Equities Equities rebounded solidly in January, with a drop in bond yields helping ‘growth’ style stocks and indexes in particular. Nevertheless, in their Q4 results, US companies generally reported a deterioration in fundamentals and provided poor earnings guidance. While underweight equities globally, we are tilting more towards European equities, where valuations are lower. We remain neutral on Japanese and UK large caps. Sector wise, we prefer European banks to US ones and continue to believe in the capacity of energy stocks to deliver. With a less aggressive Fed and with China re-opening, one might hope to see a normalisation of the performance of tech and communications services stocks this year, with similar factors possibly helping European consumer discretionary stocks. Emerging-market equities have gotten off to a particularly good start this year, with China’s re-awakening seen as further boosting the prospects for Asian stocks in particular.
Fixed income US and European bonds have rallied since the start of the year thanks to a lowering of markets’ inflation and policy rate expectations.
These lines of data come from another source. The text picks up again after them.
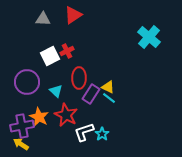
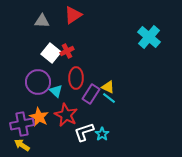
gray triangle: moved 1 px left, 2 px down
white square: moved 1 px right, 3 px up; rotated 24 degrees counterclockwise
red ellipse: moved 3 px left
purple circle: moved 11 px right
purple cross: moved 2 px up
yellow arrow: moved 1 px right, 1 px down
In light of this rally, we have decided to move from an overweight to neutral position on US Treasuries as we see limited potential for long-dated US bonds to drop much further. Given that the European Central Bank probably has further to go on rate hikes than the Fed, we see continued narrowing of the rate differential between long-dated Bunds and US Treasuries this year. The January rally in risk assets in general has led to a tightening of credit spreads. However, poor economic momentum and the lagged effect of interest rates could trigger in rise in default rates and renewed widening of spreads over government bonds. Our preference therefore remains for investment-grade credits over noninvestment-grade ones.
Currencies, commodities As growth and interest rate differentials move in their favour, a number of currencies, including the euro and renminbi, have been making ground against the USD. Prospects for the yen look even better, especially if we see adjustments to the Bank of Japan’s yield-curve control policy after the appointment of a new governor in April. As a defensive and undervalued currency, we expect the yen to strengthen further against the USD this year. On the commodities front, Chinese re-opening, sanctions on Russian oil, and supply constraints elsewhere lead us to stick to our year-end target price of USD115 for a barrel of Brent oil.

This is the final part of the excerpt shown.